Bava sa che in dieci anni, molte cose sono cambiate. “Nel 2019 raccolsi un’eredità pesantissima, quella di Gianluca Petrachi alla direzione sportiva della prima squadra. Non era facile e lo sapevo bene. Con Gianluca però il rapporto era sempre stato molto professionale: sui giovani, anche quelli che poi avrebbero lavorato in prima squadra, mi delegava sempre. Al mio arrivo, ho cercato di dare una struttura specifica allo scouting: Milanetto, Storgato, Rizzieri e Panucci hanno girato per il mondo e l’Italia, fino a quando il covid ce l’ha permesso. Ogni mese le relazioni venivano consegnate sulla scrivania del presidente Cairo, abbiamo visionato circa 3500 giocatori”.
“Juric adatto al Toro. Italia indietro per aspetti organizzativi e politici”
Lavoro interrotto con l’arrivo di Vagnati, e un nuovo anno nel settore giovanile, fino all’addio di questo luglio. “Ho avuto modo di conoscere tante persone, e tanti giocatori che in questi anni sono stati protagonisti. Penso a Sirigu, Belotti, Baselli, Rincon, Ansaldi, De Silvestri, per citarne solo qualcuno. Ero appena arrivato, ma mi hanno tutti trattato con grande rispetto. In rosa adesso c’è Lukic: la fascia da capitano se la merita tutta, e già ai tempi gli dicevo che sarebbe diventato un grandissimo giocatore. È un puro: rappresenta il classico lavoratore, non alza mai la voce e si mette a disposizione di tutti”. Non a caso piace a Juric, che Bava aveva avuto modo di conoscere prima del suo insediamento in granata, arrivato con la gestione Vagnati: “Me l’aveva presentato Milanetto e aveva subito mostrato tutte le sue caratteristiche. Molto temperamento, idee chiare: uno adatto al Torino. Con lui i giovani possono emergere molto”. E di giovani ne ha fatti lanciare parecchi.

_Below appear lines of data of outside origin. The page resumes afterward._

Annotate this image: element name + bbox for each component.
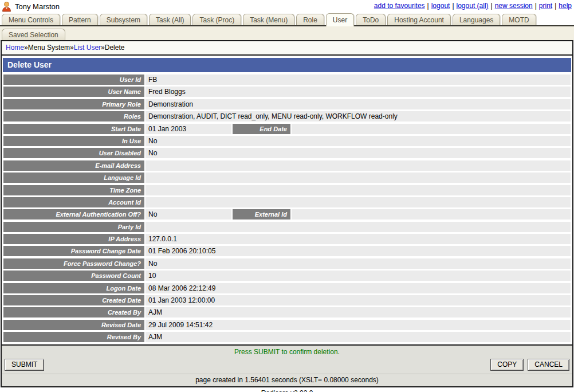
tab-menu-controls[interactable]: Menu Controls xyxy=(2,14,60,25)
field-label: Roles xyxy=(3,111,144,121)
submit-button[interactable]: SUBMIT xyxy=(5,359,44,371)
field-label: Revised By xyxy=(3,332,144,342)
field-value: 08 Mar 2006 22:12:49 xyxy=(146,283,571,293)
field-value xyxy=(146,222,571,232)
field-label: User Disabled xyxy=(3,148,144,158)
field-label: Language Id xyxy=(3,173,144,183)
field-row-user-disabled: User Disabled No xyxy=(3,148,571,158)
breadcrumb-home[interactable]: Home xyxy=(6,44,24,52)
field-value: 29 Jul 2009 14:51:42 xyxy=(146,320,571,330)
field-value: FB xyxy=(146,75,571,85)
field-value: No xyxy=(146,148,571,158)
bottom-section: Press SUBMIT to confirm deletion. SUBMIT… xyxy=(2,344,572,386)
field-value: No xyxy=(146,258,571,269)
tab-task-all[interactable]: Task (All) xyxy=(149,14,191,25)
link-print[interactable]: print xyxy=(539,2,552,10)
link-separator: | xyxy=(452,2,454,10)
field-row-user-id: User Id FB xyxy=(3,75,571,85)
field-row-party-id: Party Id xyxy=(3,222,571,232)
field-label: User Id xyxy=(3,75,144,85)
button-row: SUBMIT COPY CANCEL xyxy=(2,357,572,374)
breadcrumb-separator: » xyxy=(70,44,74,52)
link-separator: | xyxy=(491,2,493,10)
confirmation-message: Press SUBMIT to confirm deletion. xyxy=(2,346,572,357)
link-new-session[interactable]: new session xyxy=(495,2,533,10)
field-label: E-mail Address xyxy=(3,160,144,171)
version-label: Radicore v2.02.0 xyxy=(0,387,574,392)
user-ident: Tony Marston xyxy=(1,1,60,12)
field-row-language-id: Language Id xyxy=(3,173,571,183)
field-value: 01 Feb 2006 20:10:05 xyxy=(146,246,571,256)
secondary-tab-bar: Saved Selection xyxy=(0,26,574,40)
breadcrumb-menu-system: Menu System xyxy=(28,44,70,52)
field-value xyxy=(146,173,571,183)
page-title: Delete User xyxy=(3,58,571,72)
tab-todo[interactable]: ToDo xyxy=(356,14,386,25)
top-links: add to favourites|logout|logout (all)|ne… xyxy=(374,1,572,10)
field-value-external-id xyxy=(292,209,571,219)
tab-motd[interactable]: MOTD xyxy=(502,14,536,25)
username: Tony Marston xyxy=(15,2,60,11)
field-row-password-count: Password Count 10 xyxy=(3,271,571,281)
field-row-start-date: Start Date 01 Jan 2003 End Date xyxy=(3,124,571,134)
breadcrumb: Home»Menu System»List User»Delete xyxy=(2,41,572,56)
field-label: IP Address xyxy=(3,234,144,244)
page-timing: page created in 1.56401 seconds (XSLT= 0… xyxy=(2,374,572,386)
field-row-revised-date: Revised Date 29 Jul 2009 14:51:42 xyxy=(3,320,571,330)
field-row-roles: Roles Demonstration, AUDIT, DICT read_on… xyxy=(3,111,571,121)
tab-task-proc[interactable]: Task (Proc) xyxy=(192,14,241,25)
field-label: Force Password Change? xyxy=(3,258,144,269)
header-bar: Tony Marston add to favourites|logout|lo… xyxy=(0,0,574,13)
tab-languages[interactable]: Languages xyxy=(453,14,500,25)
field-value: 01 Jan 2003 xyxy=(146,124,231,134)
link-separator: | xyxy=(535,2,537,10)
field-row-in-use: In Use No xyxy=(3,136,571,146)
tab-pattern[interactable]: Pattern xyxy=(62,14,98,25)
field-value: 10 xyxy=(146,271,571,281)
button-group-right: COPY CANCEL xyxy=(490,359,569,371)
field-value: Demonstration, AUDIT, DICT read_only, ME… xyxy=(146,111,571,121)
field-label: Password Change Date xyxy=(3,246,144,256)
breadcrumb-list-user[interactable]: List User xyxy=(74,44,101,52)
field-value: Fred Bloggs xyxy=(146,87,571,97)
field-label-end-date: End Date xyxy=(233,124,290,134)
field-value: AJM xyxy=(146,332,571,342)
field-value xyxy=(146,160,571,171)
link-logout[interactable]: logout xyxy=(431,2,450,10)
field-value-end-date xyxy=(292,124,571,134)
link-separator: | xyxy=(555,2,556,10)
field-row-logon-date: Logon Date 08 Mar 2006 22:12:49 xyxy=(3,283,571,293)
field-row-revised-by: Revised By AJM xyxy=(3,332,571,342)
field-label: User Name xyxy=(3,87,144,97)
copy-button[interactable]: COPY xyxy=(490,359,524,371)
link-add-to-favourites[interactable]: add to favourites xyxy=(374,2,425,10)
field-label: Password Count xyxy=(3,271,144,281)
field-row-user-name: User Name Fred Bloggs xyxy=(3,87,571,97)
breadcrumb-separator: » xyxy=(24,44,28,52)
tab-task-menu[interactable]: Task (Menu) xyxy=(243,14,294,25)
link-separator: | xyxy=(427,2,429,10)
field-row-force-password-change: Force Password Change? No xyxy=(3,258,571,269)
tab-hosting-account[interactable]: Hosting Account xyxy=(387,14,451,25)
field-row-primary-role: Primary Role Demonstration xyxy=(3,99,571,109)
link-logout-all[interactable]: logout (all) xyxy=(457,2,489,10)
field-label: External Authentication Off? xyxy=(3,209,144,219)
tab-subsystem[interactable]: Subsystem xyxy=(100,14,147,25)
field-value xyxy=(146,185,571,195)
tab-role[interactable]: Role xyxy=(296,14,324,25)
link-help[interactable]: help xyxy=(559,2,572,10)
field-label-external-id: External Id xyxy=(233,209,290,219)
breadcrumb-separator: » xyxy=(101,44,105,52)
field-label: Time Zone xyxy=(3,185,144,195)
main-tab-bar: Menu Controls Pattern Subsystem Task (Al… xyxy=(0,13,574,26)
field-label: Party Id xyxy=(3,222,144,232)
tab-saved-selection[interactable]: Saved Selection xyxy=(2,29,65,40)
field-row-created-date: Created Date 01 Jan 2003 12:00:00 xyxy=(3,295,571,305)
tab-user[interactable]: User xyxy=(326,13,354,26)
breadcrumb-delete: Delete xyxy=(105,44,125,52)
field-label: Created Date xyxy=(3,295,144,305)
field-label: Logon Date xyxy=(3,283,144,293)
cancel-button[interactable]: CANCEL xyxy=(528,359,569,371)
field-row-time-zone: Time Zone xyxy=(3,185,571,195)
field-row-account-id: Account Id xyxy=(3,197,571,207)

In prima squadra, dopo aver fatto tutta la trafila, ci sono Buongiorno ed Edera. Altrove, si ricordano Lucca, Barreca, Aramu, Bonifazi, Rauti, De Luca, Segre, Candellone, Butic, Flavio Bianchi e molti altri. Ed è inevitabile cercare di capire con lui perché le cose in Italia faticano a decollare. “C’è mancanza e carenza nelle strutture, a qualsiasi livello. Se si salva solo qualche caso, vuol dire che un grosso problema c’è. Non è un problema di formazione: Coverciano è uno dei centri migliori del mondo, prepara allenatori, dirigenti, segretari ai massimi livelli. Ma siamo indietro per aspetti organizzativi e politici: non ci sono agevolazioni, nonostante tutti dicano che il calcio sia l’azienda che più di tutte fatturi in Italia. Perché il freno a mano tirato? Così davvero i ragazzi non crescono e ci troviamo a pescare molto all’estero. Forse anche troppo: la Serie C e D possono portare i giocatori giusti. Ma ci vuole tempo, pazienza e strutture, ripeto”.
Idee chiare e voglia già di ripartire. Ora Bava gira per i campi di allenamento per aggiornarsi. E studia l’inglese, per avere la parlantina giusta anche lì. Serve anche quello per guardare avanti.